## EXERCISE INSTRUCTIONS
Copy, from the entries below, each line in which the string "Widgets" appears.

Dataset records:
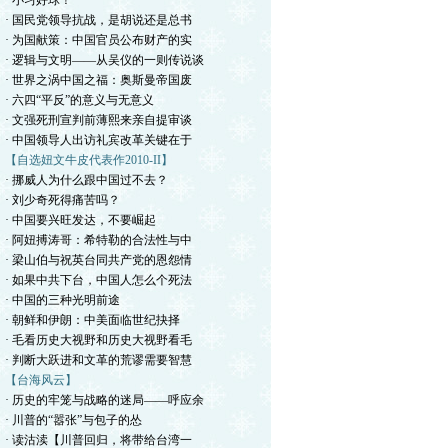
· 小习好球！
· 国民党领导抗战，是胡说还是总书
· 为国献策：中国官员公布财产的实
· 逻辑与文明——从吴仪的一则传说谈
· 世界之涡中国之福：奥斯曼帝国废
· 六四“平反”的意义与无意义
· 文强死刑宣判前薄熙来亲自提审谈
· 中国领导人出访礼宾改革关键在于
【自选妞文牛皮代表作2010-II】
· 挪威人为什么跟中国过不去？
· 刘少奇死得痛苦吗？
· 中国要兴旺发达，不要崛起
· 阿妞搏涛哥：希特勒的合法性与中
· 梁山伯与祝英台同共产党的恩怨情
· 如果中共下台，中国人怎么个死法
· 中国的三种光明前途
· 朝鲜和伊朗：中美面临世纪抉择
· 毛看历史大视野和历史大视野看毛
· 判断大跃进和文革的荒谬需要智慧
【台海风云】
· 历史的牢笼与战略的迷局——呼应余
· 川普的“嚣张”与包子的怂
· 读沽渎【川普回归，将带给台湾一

* * *

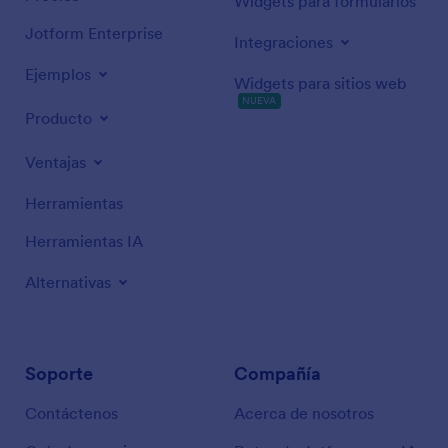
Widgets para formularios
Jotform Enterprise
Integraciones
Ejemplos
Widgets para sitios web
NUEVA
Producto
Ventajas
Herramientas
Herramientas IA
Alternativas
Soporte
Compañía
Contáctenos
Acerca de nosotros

## PROBLEM SOLUTION
Widgets para formularios
Widgets para sitios web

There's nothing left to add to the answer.